日本地球惑星科学連合2024年大会

講演情報

[J] ポスター発表

セッション記号 P (宇宙惑星科学) » P-EM 太陽地球系科学・宇宙電磁気学・宇宙環境

[P-EM16] 太陽圏・惑星間空間

2024年5月29日(水) 17:15 〜 18:45 ポスター会場 (幕張メッセ国際展示場 6ホール)

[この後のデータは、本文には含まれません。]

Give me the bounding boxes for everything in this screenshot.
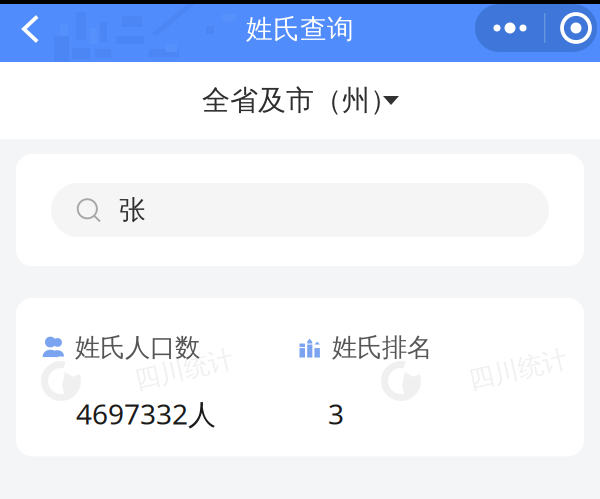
staticText: 四川统计 bbox=[468, 354, 568, 385]
staticText: 姓氏排名 bbox=[332, 332, 432, 363]
button[interactable]: Back bbox=[0, 0, 80, 58]
staticText: 4697332人 bbox=[76, 395, 216, 432]
staticText: 全省及市（州） bbox=[202, 83, 398, 118]
staticText: 姓氏查询 bbox=[246, 13, 354, 45]
staticText: 张 bbox=[119, 194, 146, 226]
staticText: 姓氏人口数 bbox=[75, 332, 200, 363]
button[interactable]: More bbox=[475, 4, 597, 52]
button[interactable]: 全省及市（州） bbox=[0, 62, 600, 139]
staticText: 3 bbox=[328, 395, 344, 432]
staticText: 四川统计 bbox=[134, 354, 234, 385]
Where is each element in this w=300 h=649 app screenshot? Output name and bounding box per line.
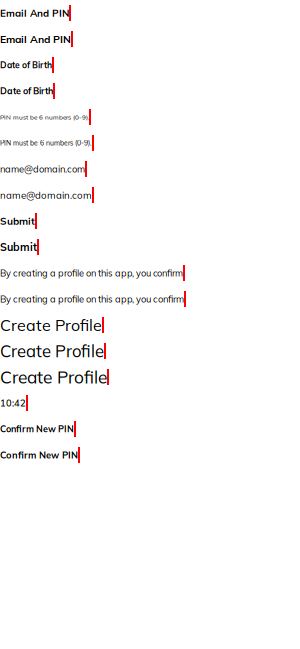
staticText: Date of Birth [0, 60, 52, 70]
staticText: By creating a profile on this app, you c… [0, 267, 183, 279]
staticText: Date of Birth [0, 85, 53, 97]
staticText: Email And PIN [0, 7, 69, 19]
staticText: Create Profile [0, 315, 102, 335]
staticText: 10:42 [0, 397, 26, 409]
staticText: Submit [0, 215, 35, 227]
staticText: Submit [0, 240, 37, 254]
staticText: PIN must be 6 numbers (0-9). [0, 139, 92, 147]
staticText: name@domain.com [0, 189, 92, 201]
staticText: PIN must be 6 numbers (0-9). [0, 113, 89, 121]
staticText: Create Profile [0, 366, 107, 388]
staticText: Email And PIN [0, 32, 71, 46]
staticText: Confirm New PIN [0, 423, 74, 435]
staticText: By creating a profile on this app, you c… [0, 293, 184, 305]
staticText: Create Profile [0, 340, 104, 361]
staticText: name@domain.com [0, 163, 85, 175]
staticText: Confirm New PIN [0, 449, 78, 461]
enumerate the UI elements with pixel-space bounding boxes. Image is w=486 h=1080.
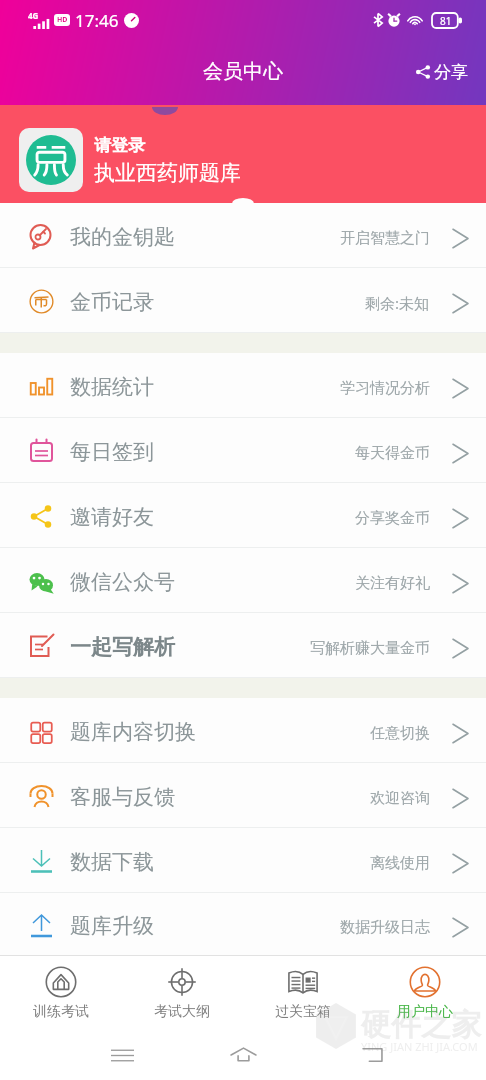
staticText: 邀请好友 — [70, 504, 154, 530]
staticText: 开启智慧之门 — [340, 229, 430, 248]
staticText: 会员中心 — [203, 59, 283, 84]
staticText: 用户中心 — [397, 1003, 453, 1021]
staticText: 关注有好礼 — [355, 574, 430, 593]
button[interactable]: Back — [332, 1030, 412, 1080]
button[interactable]: 用户中心 — [364, 956, 486, 1030]
staticText: 数据升级日志 — [340, 918, 430, 937]
button[interactable]: 邀请好友 — [0, 483, 486, 547]
staticText: 金币记录 — [70, 289, 154, 315]
staticText: 81 — [440, 14, 452, 28]
staticText: 欢迎咨询 — [370, 789, 430, 808]
staticText: 剩余:未知 — [365, 293, 430, 313]
staticText: 分享奖金币 — [355, 509, 430, 528]
staticText: 17:46 — [75, 9, 119, 32]
staticText: 任意切换 — [370, 724, 430, 743]
staticText: 训练考试 — [33, 1003, 89, 1021]
staticText: HD — [57, 15, 68, 25]
staticText: 题库内容切换 — [70, 719, 196, 745]
staticText: 每日签到 — [70, 439, 154, 465]
button[interactable]: 题库升级 — [0, 893, 486, 955]
button[interactable]: 微信公众号 — [0, 548, 486, 612]
button[interactable]: 一起写解析 — [0, 613, 486, 677]
staticText: 题库升级 — [70, 913, 154, 939]
button[interactable]: 数据下载 — [0, 828, 486, 892]
staticText: 离线使用 — [370, 854, 430, 873]
staticText: 数据统计 — [70, 374, 154, 400]
staticText: 数据下载 — [70, 849, 154, 875]
staticText: 4G — [28, 10, 39, 21]
button[interactable]: 客服与反馈 — [0, 763, 486, 827]
staticText: 考试大纲 — [154, 1003, 210, 1021]
button[interactable]: 分享 — [399, 51, 486, 92]
button[interactable]: 请登录 — [0, 111, 486, 209]
staticText: YING JIAN ZHI JIA.COM — [361, 1039, 478, 1054]
button[interactable]: 每日签到 — [0, 418, 486, 482]
button[interactable]: 我的金钥匙 — [0, 203, 486, 267]
button[interactable]: 过关宝箱 — [242, 956, 364, 1030]
button[interactable]: 会员中心 — [203, 59, 283, 84]
staticText: 一起写解析 — [70, 634, 175, 660]
staticText: 硬件之家 — [361, 1006, 481, 1044]
button[interactable]: 金币记录 — [0, 268, 486, 332]
staticText: 学习情况分析 — [340, 379, 430, 398]
staticText: 写解析赚大量金币 — [310, 639, 430, 658]
staticText: 执业西药师题库 — [94, 160, 241, 186]
staticText: 分享 — [434, 62, 468, 83]
button[interactable]: 考试大纲 — [121, 956, 242, 1030]
staticText: 请登录 — [94, 135, 145, 156]
staticText: 我的金钥匙 — [70, 224, 175, 250]
button[interactable]: Recent apps — [82, 1030, 162, 1080]
button[interactable]: 训练考试 — [0, 956, 121, 1030]
button[interactable]: Home — [203, 1030, 283, 1080]
staticText: 微信公众号 — [70, 569, 175, 595]
button[interactable]: 数据统计 — [0, 353, 486, 417]
staticText: 每天得金币 — [355, 444, 430, 463]
staticText: 客服与反馈 — [70, 784, 175, 810]
staticText: 过关宝箱 — [275, 1003, 331, 1021]
button[interactable]: 题库内容切换 — [0, 698, 486, 762]
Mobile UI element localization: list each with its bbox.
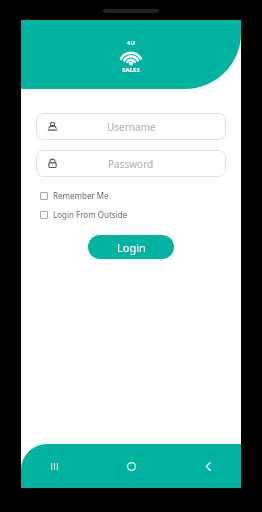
- button[interactable]: Recent apps: [43, 455, 65, 477]
- button[interactable]: Back: [197, 455, 219, 477]
- staticText: 4U: [127, 39, 135, 47]
- staticText: Login From Outside: [53, 209, 128, 220]
- staticText: Password: [108, 157, 154, 171]
- staticText: Login: [117, 240, 146, 255]
- staticText: Username: [107, 120, 156, 134]
- button[interactable]: Home: [120, 455, 142, 477]
- staticText: Remember Me: [53, 190, 109, 201]
- button[interactable]: Login From Outside: [40, 209, 128, 220]
- button[interactable]: Remember Me: [40, 190, 109, 201]
- button[interactable]: Password: [36, 150, 226, 177]
- button[interactable]: Login: [88, 235, 174, 259]
- button[interactable]: Username: [36, 113, 226, 140]
- staticText: SALES: [122, 66, 140, 74]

コンビーナ:岩井 一正(名古屋大学 宇宙地球環境研究所)、成行 泰裕(富山大学学術研究部教育学系)、西野 真木(宇宙航空研究開発機構宇宙科学研究所)、坪内 健(電気通信大学)


17:15 〜 18:45

[PEM16-P07] 太陽活動周期24-25における惑星間空間シンチレーション観測:よりよい太陽風構造復元の試み

*藤木 謙一1岩井 一正1 (1.名古屋大学宇宙地球環境研究所)

キーワード:太陽風、惑星間空間シンチレーション

クェーサーのような遠方の電波源から到来した電波は、太陽風プラズマによって散乱され地上観測では電波強度に変動が生じる。この現象は惑星間空間シンチレーション(IPS)と呼ばれ、地上から太陽風の遠隔測定を可能にしている。1980年代初頭から、名古屋大学宇宙地球環境研究所(ISEE)では、周波数327MHzでIPS観測を開始した。当初は豊川、富士、菅平の国内3地点に大型の電波望遠鏡を設置し観測を行っていたが、1993年に木曽に新たな電波望遠鏡を設置し、4地点観測へと拡大した。これにより、日々得られるデータの質、量ともに向上し、また新たな解析手法である計算機トモグラフィ法の導入により、カリントン自転ごとの全球的な太陽風構造の復元に成功した。残念ながら、2012年の大雪により菅平のアンテナ倒壊し観測所が閉鎖されたため、以降のIPS観測は3地点で続けられてきた。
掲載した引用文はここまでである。